Ich war seit der 9. Klasse in Jake verliebt, er wusste das auch, aber er liebte mich eben als seine beste Freundin. Das war aber nie Problem für mich, im Gegenteil, ich war froh, seine beste Freundin zu sein und trotzdem habe ich meine Gefühle für ihn behalten und nie bereut. Ich denke, wenn man eine Person liebt, wird ein Teil von deinem Herzen immer ein Teil dieser Person gehören. Doch desto größer der Teil ist, den du dieser Person schenkst, desto schlimmer ist es, diese Person zu verlieren und als ich Jake verlor, verlor ich alles. Das dachte ich jedenfalls.

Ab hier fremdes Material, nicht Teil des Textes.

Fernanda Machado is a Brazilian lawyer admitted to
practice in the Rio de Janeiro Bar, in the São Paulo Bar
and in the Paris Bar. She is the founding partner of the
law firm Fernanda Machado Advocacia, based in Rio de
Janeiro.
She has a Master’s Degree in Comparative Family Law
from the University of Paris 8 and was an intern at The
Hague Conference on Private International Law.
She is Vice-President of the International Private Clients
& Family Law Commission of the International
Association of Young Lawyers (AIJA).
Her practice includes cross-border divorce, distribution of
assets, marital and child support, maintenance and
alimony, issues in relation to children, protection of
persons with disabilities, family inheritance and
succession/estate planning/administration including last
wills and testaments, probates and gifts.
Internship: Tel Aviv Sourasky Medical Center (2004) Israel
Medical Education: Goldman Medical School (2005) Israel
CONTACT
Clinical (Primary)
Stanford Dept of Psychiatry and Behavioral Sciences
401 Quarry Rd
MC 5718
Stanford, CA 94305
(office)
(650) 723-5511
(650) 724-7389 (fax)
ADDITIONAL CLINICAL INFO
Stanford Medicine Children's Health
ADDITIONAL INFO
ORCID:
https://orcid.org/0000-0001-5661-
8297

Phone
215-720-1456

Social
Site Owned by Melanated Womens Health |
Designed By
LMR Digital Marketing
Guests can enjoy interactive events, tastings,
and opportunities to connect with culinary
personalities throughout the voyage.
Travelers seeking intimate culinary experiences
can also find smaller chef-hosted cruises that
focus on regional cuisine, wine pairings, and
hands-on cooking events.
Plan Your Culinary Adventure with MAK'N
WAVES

An dem Tag, an dem ich erfuhr, dass Jake Leukämie (Blutkrebs) hat, fuhr ich sofort zu ihm ins Krankenhaus. Er erzählte mir, dass er unterwegs war und als er aufwachte, lag er hier im Krankenhaus und die hätten ihm erzählt, dass eine Fußgängerin ihn bewusstlos, mitten auf dem Gehweg gefunden hatte. Er wurde sofort untersucht und als die Diagnose zur Leukämie festgestellt wurde, rief er mich gleich an. Sein Kreislauf war aber noch instabil, weshalb er noch ein paar Tage im Krankenhaus bleiben musste. Klar war es toll, das er wieder so schnell raus kam, aber das änderte nichts daran, daß der Arzt ihm maximal nur noch 4 Monate zu leben gab. Ich wollte ihn aber nicht verlieren, ich wollte nicht, dass unsere Geschichte genau wie bei Das Schicksal ist ein mieser Verräter endete, das war eine andere Geschichte, nicht unsere.

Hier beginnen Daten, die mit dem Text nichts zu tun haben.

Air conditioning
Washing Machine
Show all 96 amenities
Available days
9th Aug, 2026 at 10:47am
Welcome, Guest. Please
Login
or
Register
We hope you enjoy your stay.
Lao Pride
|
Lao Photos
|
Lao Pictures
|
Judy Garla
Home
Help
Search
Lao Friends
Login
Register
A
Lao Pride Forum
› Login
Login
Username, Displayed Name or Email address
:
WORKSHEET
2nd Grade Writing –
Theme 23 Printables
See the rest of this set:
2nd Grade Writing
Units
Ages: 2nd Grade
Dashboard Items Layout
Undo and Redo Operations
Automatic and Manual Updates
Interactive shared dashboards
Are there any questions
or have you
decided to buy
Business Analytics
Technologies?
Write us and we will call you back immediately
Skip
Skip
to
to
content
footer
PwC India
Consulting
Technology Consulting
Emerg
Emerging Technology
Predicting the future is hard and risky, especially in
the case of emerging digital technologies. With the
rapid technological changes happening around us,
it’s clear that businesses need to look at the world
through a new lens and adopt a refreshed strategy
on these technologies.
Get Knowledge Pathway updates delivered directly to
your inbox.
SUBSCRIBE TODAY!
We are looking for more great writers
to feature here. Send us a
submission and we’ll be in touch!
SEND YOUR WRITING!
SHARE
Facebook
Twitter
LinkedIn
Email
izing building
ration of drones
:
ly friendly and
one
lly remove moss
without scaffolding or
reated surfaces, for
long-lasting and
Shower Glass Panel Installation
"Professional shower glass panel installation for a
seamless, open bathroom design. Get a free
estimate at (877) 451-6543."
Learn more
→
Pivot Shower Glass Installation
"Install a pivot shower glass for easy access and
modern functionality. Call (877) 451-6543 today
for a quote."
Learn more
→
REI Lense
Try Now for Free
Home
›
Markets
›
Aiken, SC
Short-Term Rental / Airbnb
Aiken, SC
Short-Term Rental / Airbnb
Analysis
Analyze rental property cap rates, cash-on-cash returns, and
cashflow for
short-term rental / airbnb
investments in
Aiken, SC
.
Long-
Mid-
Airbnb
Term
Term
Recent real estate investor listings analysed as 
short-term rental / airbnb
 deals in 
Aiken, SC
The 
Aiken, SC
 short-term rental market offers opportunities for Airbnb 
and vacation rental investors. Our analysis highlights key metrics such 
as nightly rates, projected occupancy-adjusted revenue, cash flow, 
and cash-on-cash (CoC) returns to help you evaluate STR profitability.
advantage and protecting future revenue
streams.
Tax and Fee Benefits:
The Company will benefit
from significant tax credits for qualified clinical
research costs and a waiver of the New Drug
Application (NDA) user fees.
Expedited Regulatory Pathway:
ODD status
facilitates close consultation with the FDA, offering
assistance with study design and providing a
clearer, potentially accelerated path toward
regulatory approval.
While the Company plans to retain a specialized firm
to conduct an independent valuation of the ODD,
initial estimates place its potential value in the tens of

In den ersten Wochen, nachdem er wieder zu Hause war, versuchte ich ihm alles Recht zu machen und erfüllte ihm jeden kleinsten Wunsch. Es dauerte etwas, bis ich bemerkte, dass sein größter Wunsch war, einfach wie ein normaler Mensch zu leben, und nicht ständig so bemuttert zu werden. Also tat ich so, als wäre alles wie immer. Naja, bzw. versuchte ich es wenigstens so wirken zu lassen. Innerlich zerbrach ich aber. Ich konnte mir nicht vorstellen plötzlich ohne ihn zu leben, nach all den Jahren, die wir durch gemacht haben. Manchmal vergaß ich sogar für einen Bruchteil einer Sekunde, dass er sterben wird, doch dann erinnerte ich mich daran und jedes mal fühlte es sich wie eine neue Nachricht an, die mich immer wieder aufs Neue schockiert, obwohl ich es doch eigentlich wusste. Eigentlich redeten wir auch nie über seine Krankheit, ich wusste auch nicht viel darüber, nur das Jake sterben wird. Doch diese eine Nacht veränderte alles.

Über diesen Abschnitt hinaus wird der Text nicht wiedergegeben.